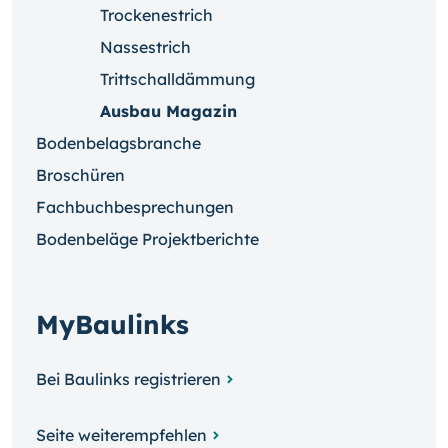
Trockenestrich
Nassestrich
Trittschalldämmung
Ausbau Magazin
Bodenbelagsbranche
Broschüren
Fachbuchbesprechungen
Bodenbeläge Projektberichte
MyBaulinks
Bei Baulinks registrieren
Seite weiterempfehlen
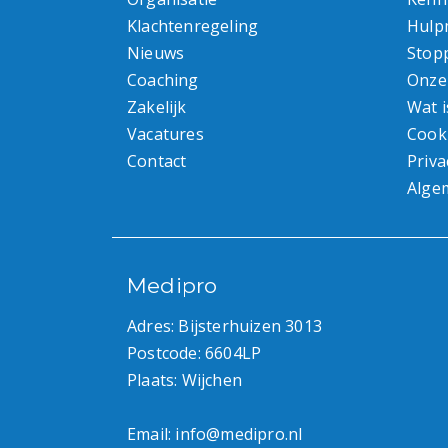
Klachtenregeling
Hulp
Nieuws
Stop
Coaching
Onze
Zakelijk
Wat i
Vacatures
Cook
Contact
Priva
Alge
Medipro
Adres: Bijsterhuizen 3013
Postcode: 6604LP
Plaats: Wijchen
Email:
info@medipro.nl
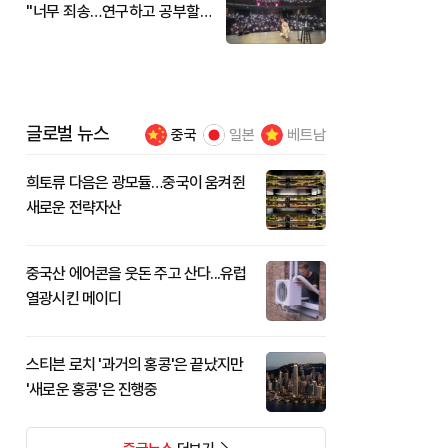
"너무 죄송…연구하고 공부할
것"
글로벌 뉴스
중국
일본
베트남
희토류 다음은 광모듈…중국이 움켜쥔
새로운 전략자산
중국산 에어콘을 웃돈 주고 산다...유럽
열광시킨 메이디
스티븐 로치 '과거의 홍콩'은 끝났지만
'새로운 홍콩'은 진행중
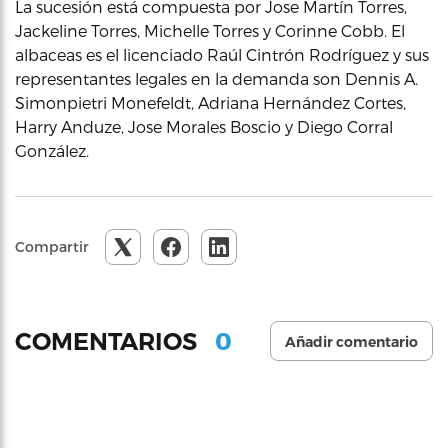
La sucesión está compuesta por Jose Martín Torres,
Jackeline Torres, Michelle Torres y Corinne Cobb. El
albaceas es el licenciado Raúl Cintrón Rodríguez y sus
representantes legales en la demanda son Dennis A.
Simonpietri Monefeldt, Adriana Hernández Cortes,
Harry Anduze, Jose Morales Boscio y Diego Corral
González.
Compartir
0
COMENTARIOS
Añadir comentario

--

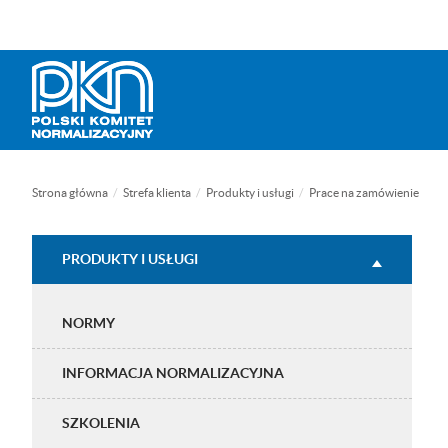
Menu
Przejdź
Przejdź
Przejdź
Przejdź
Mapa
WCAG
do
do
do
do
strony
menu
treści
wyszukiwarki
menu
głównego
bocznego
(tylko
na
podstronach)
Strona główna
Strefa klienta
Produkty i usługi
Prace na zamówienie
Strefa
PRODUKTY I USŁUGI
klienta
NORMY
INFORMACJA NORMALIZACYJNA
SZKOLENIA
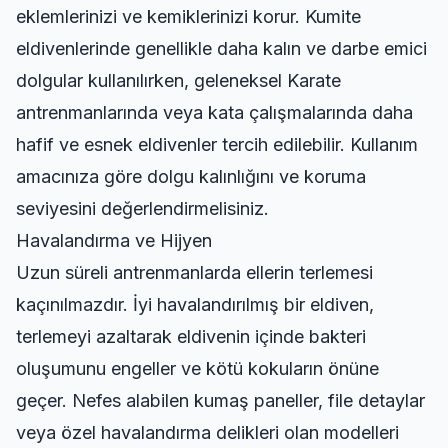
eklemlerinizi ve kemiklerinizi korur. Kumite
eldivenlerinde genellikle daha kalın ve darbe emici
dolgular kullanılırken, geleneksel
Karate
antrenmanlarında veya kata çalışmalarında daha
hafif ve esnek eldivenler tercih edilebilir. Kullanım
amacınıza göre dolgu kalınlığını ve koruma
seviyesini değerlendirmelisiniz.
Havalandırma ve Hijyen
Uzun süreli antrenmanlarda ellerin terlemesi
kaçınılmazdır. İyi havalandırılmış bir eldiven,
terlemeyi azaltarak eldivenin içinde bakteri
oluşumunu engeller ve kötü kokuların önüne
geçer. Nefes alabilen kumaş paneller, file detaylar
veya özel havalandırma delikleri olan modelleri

## Required work:
When a line holds the string "veya", pull it out of the listing.

## Answer space:
antrenmanlarında veya kata çalışmalarında daha
veya özel havalandırma delikleri olan modelleri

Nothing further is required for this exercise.